Delhi Diary
Delhi Diary
Circa 1976, around 6.45 pm of a winter evening, my meter gauge train from Ahmadabad arrived on the cold and crowded platform of the old Delhi railway station bringing me for the first time to this grand old dame of India.
Apprehensive and nervous, I alighted from the train, looking around as if someone is there to receive me. No one was.
I took a cycle rickshaw to a hotel in the heart of Chandni Chowk booked by someone who did not know that it was next to a popular whorehouse.
Gingerly, I climbed rickety stairs and opened my hole-in-the-wall room in this city established in 1206 by an invader from Kazakhstan.
I kept coming back here and fell in love enough to live here for five fulfilling years.
Unlike other well-formed Indian cities, Delhi is an amorphous city, blended and re-blended, invaded and re-invaded by Afghans, and Uzbeks, Britishers, and Punjabi refugees created by the partition.
As a casual and lonesome visitor to this epitome of history, I lived in taverns, lodges, guest houses in old Delhi built by the Mughals initially and later in the New Delhi built by the British architect Sir Edwin Lutyens, who handled much of the architectural design and buildings.
The focal point of my early visits to Delhi was the Janpath and the Connaught Place locally known as CP. CP is a frenetic business and financial hub, centered on a ring of colonnaded Georgian-style buildings with neatly laid out stalls of Janpath market full of trinkets.
Food is a central theme of CP and Janpath, but also of the city itself.
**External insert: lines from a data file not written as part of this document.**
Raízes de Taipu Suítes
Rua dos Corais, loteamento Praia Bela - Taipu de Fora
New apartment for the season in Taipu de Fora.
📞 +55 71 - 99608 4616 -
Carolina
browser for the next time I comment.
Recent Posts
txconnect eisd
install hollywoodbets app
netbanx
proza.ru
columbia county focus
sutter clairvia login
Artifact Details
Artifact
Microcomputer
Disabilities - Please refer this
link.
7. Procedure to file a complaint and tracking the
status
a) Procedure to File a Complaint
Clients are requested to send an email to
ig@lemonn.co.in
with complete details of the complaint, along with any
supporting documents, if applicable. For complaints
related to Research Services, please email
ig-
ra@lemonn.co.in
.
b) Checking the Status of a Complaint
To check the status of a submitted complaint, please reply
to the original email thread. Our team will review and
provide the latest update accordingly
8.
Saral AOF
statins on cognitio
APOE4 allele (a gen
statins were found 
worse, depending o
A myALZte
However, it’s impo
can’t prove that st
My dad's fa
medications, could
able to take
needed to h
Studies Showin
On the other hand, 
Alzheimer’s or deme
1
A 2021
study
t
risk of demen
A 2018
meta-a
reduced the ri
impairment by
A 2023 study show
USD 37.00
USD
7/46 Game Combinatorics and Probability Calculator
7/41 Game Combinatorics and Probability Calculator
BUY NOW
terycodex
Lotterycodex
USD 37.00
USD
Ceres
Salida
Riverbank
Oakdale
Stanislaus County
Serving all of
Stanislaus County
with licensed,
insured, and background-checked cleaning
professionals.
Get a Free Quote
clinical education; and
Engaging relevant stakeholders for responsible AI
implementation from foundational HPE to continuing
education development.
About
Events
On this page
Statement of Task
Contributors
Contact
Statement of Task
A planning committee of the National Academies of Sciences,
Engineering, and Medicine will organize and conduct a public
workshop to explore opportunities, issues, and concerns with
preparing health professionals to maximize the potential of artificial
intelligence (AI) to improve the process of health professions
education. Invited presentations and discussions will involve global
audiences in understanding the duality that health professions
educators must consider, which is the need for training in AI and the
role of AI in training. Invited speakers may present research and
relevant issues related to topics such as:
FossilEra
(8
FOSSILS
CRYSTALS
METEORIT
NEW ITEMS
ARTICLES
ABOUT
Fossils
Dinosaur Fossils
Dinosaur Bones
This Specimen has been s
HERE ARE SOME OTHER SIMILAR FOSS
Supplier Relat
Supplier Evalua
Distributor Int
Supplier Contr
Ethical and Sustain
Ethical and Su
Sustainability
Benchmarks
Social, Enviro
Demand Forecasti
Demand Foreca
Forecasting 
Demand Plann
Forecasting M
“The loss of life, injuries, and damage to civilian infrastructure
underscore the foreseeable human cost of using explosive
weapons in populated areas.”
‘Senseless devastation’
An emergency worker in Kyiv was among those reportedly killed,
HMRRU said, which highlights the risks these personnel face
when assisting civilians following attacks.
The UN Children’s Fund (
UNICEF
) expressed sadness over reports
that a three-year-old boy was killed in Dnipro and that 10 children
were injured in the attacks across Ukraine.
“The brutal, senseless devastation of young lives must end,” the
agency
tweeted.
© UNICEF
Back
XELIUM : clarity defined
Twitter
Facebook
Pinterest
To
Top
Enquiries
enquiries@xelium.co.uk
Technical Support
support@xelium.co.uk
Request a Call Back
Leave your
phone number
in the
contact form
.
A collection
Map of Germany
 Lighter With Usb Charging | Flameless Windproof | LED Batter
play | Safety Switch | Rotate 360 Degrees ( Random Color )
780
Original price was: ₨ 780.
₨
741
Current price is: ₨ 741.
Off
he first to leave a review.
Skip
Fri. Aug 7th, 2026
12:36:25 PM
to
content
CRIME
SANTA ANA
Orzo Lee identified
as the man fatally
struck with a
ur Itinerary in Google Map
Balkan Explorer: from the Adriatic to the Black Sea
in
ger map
As a footloose young lad, I survived on Chole-Bhature of Kake di Hatti and Alu Tikkis of a vendor at the corner of Janpath market.
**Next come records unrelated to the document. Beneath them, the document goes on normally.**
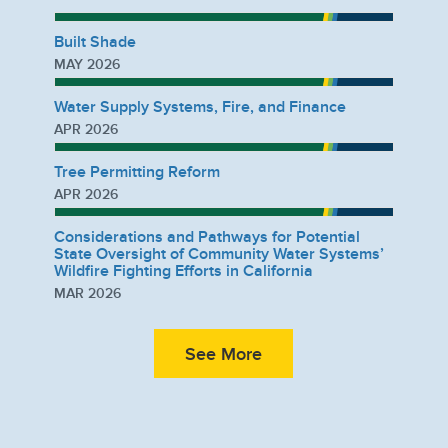
Built Shade
MAY 2026
Water Supply Systems, Fire, and Finance
APR 2026
Tree Permitting Reform
APR 2026
Considerations and Pathways for Potential
State Oversight of Community Water Systems’
Wildfire Fighting Efforts in California
MAR 2026
See More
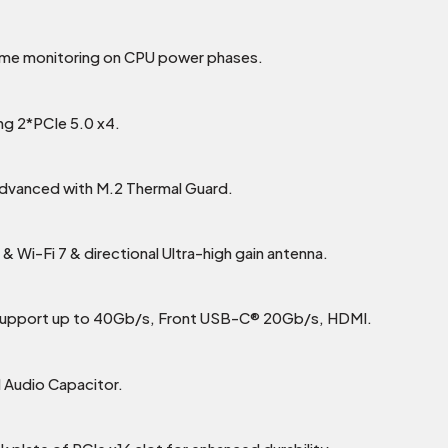
time monitoring on CPU power phases.
ing 2*PCIe 5.0 x4.
Advanced with M.2 Thermal Guard.
 Wi-Fi 7 & directional Ultra-high gain antenna.
support up to 40Gb/s, Front USB-C® 20Gb/s, HDMI.
 Audio Capacitor.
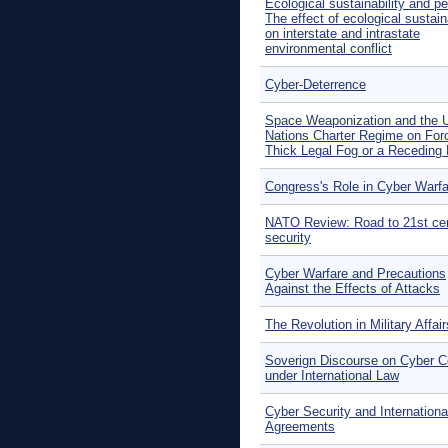
Ecological sustainability and p
The effect of ecological sustaina
on interstate and intrastate
environmental conflict
Cyber-Deterrence
Space Weaponization and the U
Nations Charter Regime on For
Thick Legal Fog or a Receding 
Congress's Role in Cyber Warfa
NATO Review: Road to 21st ce
security
Cyber Warfare and Precautions
Against the Effects of Attacks
The Revolution in Military Affair
Soverign Discourse on Cyber Co
under International Law
Cyber Security and Internationa
Agreements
During my stint as a visitor, I stayed at the wide array of accommodations; in small taverns in Chandni Chowk, in railway retiring rooms of the old Delhi railway stations, a private guest house in Ramnagar owned by a local madam, and in government-owned, palatial Ashoka hotels.
I hired a young Punjabi auto-rickshaw driver as my friend, guide, and philosopher in all my visits. He would come to my hotel room at 8 am with a large earthen pot filled with sweet, milky tea and knock on my door. He would drive me around for my work, will eat with me, and drink out of the same quarter bottle of rum that I would buy in the evening. He insisted I visit a brothel in the red light area, an offer I politely refused. I did not have the courage to accept.
My visits to this city of Djinns occurred during hot, burning summers and cloudy, bone-chilling colds. I witnessed sand storms of late summer and torrents of rains that made the city even greener, lovelier than it is.
I hung around Purana Quila and Jama Masjid, shopped at Janpath and Karol baag markets, and watched movies at Odeon at CP followed by a dinner at the famous Quality restaurant.
A quirk of my fate finally brought us to Delhi to spend five glorious years. People I worked for provided me with a spacious house in South Delhi. I arrived here with an old Ambassador car, a young and lovely wife of and two tiny girls. We loved every moment of our stay.
Unlike other cities, Delhi is not subtle about its impact on you. It hits you in the face; with all her energy, power, beauty, and brash. You either love Delhi or hate, instantly.
Indelible memory of our stay in Delhi is winter that is at once both severe and exhilarating. By the end of November, we bundled up in warm clothes by 3 pm, switched on heaters by 5 pm, and opened whiskey or rum bottles by 6 pm. In January, angithi is lighted in the evening to provide us warmth till midnight.
We planned weekend family picnics to the Lodhi garden or the Suraj Kund. The riot of green, yellow, and pink flowers of numerous Delhi gardens matched colorful sweaters and dupattas of women swirling around the garden.
The aroma of food waffled through the garden, as thermos flasks full of gin and tonic made rounds among men. Tea and biscuits habitually served in summer would get replaced with whiskey and paneer pakoras during afternoon socials.
Ironically, after we left Delhi on yet another station in life, my visits to Delhi stopped. I have not been to Delhi for a long time. My wife and I plan to visit there to revive fragrant memories of that city that gave us so much joy.
Delhi was the crown jewel in our nomadic life moving around this blessed country.